Mehr als 1000 Islamisten aus Deutschland hatten sich der Terrormiliz „Islamischer Staat“ angeschlossen. Wie umgehen mit Rückkehrwilligen? Die Bundesregierung hat dafür noch kein Konzept.

Titelteam Stuttgarter Zeitung: Armin Käfer (kä)

Stuttgart - Wenn US-Präsident Donald Trump in der Bundesrepublik das Sagen hätte, würde er anordnen, dass Terrortouristen, die im Nahen Osten für den „Islamischen Staat“ gekämpft haben und dort gefangen wurden, allesamt in Deutschland abgeurteilt werden. Entsprechend hatte er sich vor Wochen geäußert. Die Bundesregierung hat dagegen noch keine klare Strategie für den Umgang mit IS-Kämpfern, die im Irak und in Syrien gefangen sind. An diesem Mittwoch will das Kabinett die gesetzliche Möglichkeit schaffen, solche Terrorsöldner auszubürgern, sofern sie neben der deutschen eine weitere Staatsbürgerschaft besitzen. Das soll aber nicht rückwirkend gelten.

 

In zwei Antwortschreiben auf Anfragen der Grünen und der Linksfraktion im Bundestag hat die Regierung erstmals genaue Zahlen genannt zu deutschen IS-Anhängern und deren Familienangehörigen, die sich im Nahen Osten in Haft befinden. In Syrien sind es 61 Personen, im Irak elf. Dazu kommen vier Personen, die in der Türkei und in Griechenland inhaftiert sind. 43 dieser Gefangenen sind Frauen.

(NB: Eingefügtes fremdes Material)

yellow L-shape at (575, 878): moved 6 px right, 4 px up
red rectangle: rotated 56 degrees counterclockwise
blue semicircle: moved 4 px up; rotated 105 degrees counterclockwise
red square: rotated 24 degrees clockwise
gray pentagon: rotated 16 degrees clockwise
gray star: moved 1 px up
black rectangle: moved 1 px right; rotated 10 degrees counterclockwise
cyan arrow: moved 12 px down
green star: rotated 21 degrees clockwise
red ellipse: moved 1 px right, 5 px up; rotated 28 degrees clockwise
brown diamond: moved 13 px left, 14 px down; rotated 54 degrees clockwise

59 Kinder mit deutscher Staatsangehörigkeit in Syrien

Nach Auskunft der Bundesregierung befinden sich zudem mindestens 59 Kinder in Syrien, die mutmaßlich die deutsche Staatsbürgerschaft besitzen. Im Irak seien die Behörden über weitere drei Kinder von IS-Anhängern mit deutschem Pass informiert. Dort unterstütze die Bundesregierung Bemühungen der Mütter und ihrer Angehörigen in Deutschland zu einer Rückführung der Kinder in die Bundesrepublik. In Syrien, so die Auskunft der Regierung, sei dies nicht möglich. Da die deutsche Botschaft geschlossen ist, sei eine konsularische Betreuung deutscher Staatsangehöriger nicht zu leisten.

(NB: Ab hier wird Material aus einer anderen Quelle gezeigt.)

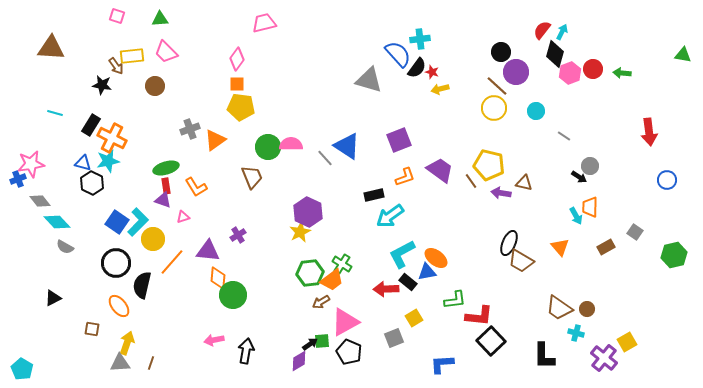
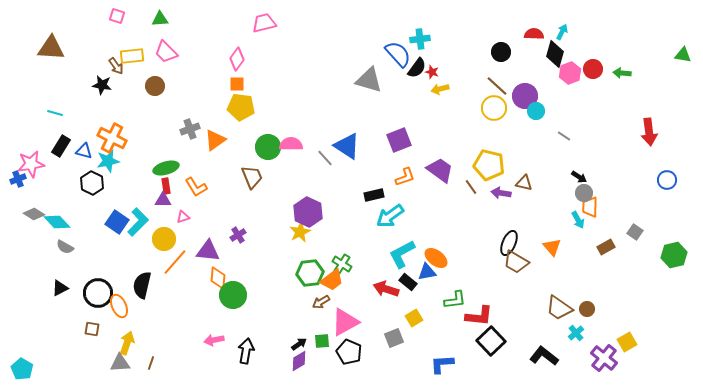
red semicircle at (542, 30): moved 8 px left, 4 px down; rotated 54 degrees clockwise
purple circle at (516, 72): moved 9 px right, 24 px down
black rectangle at (91, 125): moved 30 px left, 21 px down
blue triangle at (83, 163): moved 1 px right, 12 px up
gray circle at (590, 166): moved 6 px left, 27 px down
brown line at (471, 181): moved 6 px down
purple triangle at (163, 200): rotated 18 degrees counterclockwise
gray diamond at (40, 201): moved 6 px left, 13 px down; rotated 20 degrees counterclockwise
cyan arrow at (576, 216): moved 2 px right, 4 px down
yellow circle at (153, 239): moved 11 px right
orange triangle at (560, 247): moved 8 px left
brown trapezoid at (521, 261): moved 5 px left, 1 px down
orange line at (172, 262): moved 3 px right
black circle at (116, 263): moved 18 px left, 30 px down
red arrow at (386, 289): rotated 20 degrees clockwise
black triangle at (53, 298): moved 7 px right, 10 px up
orange ellipse at (119, 306): rotated 15 degrees clockwise
cyan cross at (576, 333): rotated 35 degrees clockwise
black arrow at (310, 344): moved 11 px left
black L-shape at (544, 356): rotated 128 degrees clockwise
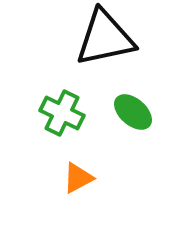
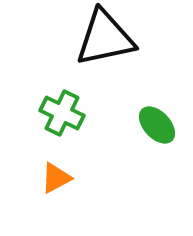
green ellipse: moved 24 px right, 13 px down; rotated 6 degrees clockwise
orange triangle: moved 22 px left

Die Bundesregierung bemühe sich aber unabhängig davon in Zusammenarbeit mit ihren Partnern um „mögliche Optionen zur Rückführung deutscher Staatsangehöriger“ in die Bundesrepublik. Dabei gehe es vor allem auch um humanitäre Fälle. Inwiefern eine Rückführung machbar sei, lasse sich im Moment noch nicht bewerten.

30 Ermittlungsverfahren gegen ausgereiste Islamisten aus Deutschland

Gegen 30 der inhaftierten IS-Anhänger sind auch in Deutschland Ermittlungsverfahren anhängig. Gegen 20 Personen, die in Syrien gefangen sind, sowie gegen sieben im Irak wird wegen Mitgliedschaft oder Unterstützung einer terroristischen Vereinigung ermittelt. Verfahren wegen Kriegsverbrechen laufen gegen zwei Gefangene in Syrien und einen im Irak.

Insgesamt sind während der vergangenen Jahre mehr als 1050 Islamisten aus Deutschland in Richtung Syrien und Irak ausgereist, um dort für die Terrormiliz „Islamischer Staat“ zu kämpfen. Mehr als die Hälfte besitze die deutsche Staatsangehörigkeit. Jede Zweite dieser ausgereisten Personen befindet sich nach Erkenntnissen deutscher Sicherheitsbehörden noch im Ausland. Eine dreistellige Zahl ist in den Kämpfen umgekommen.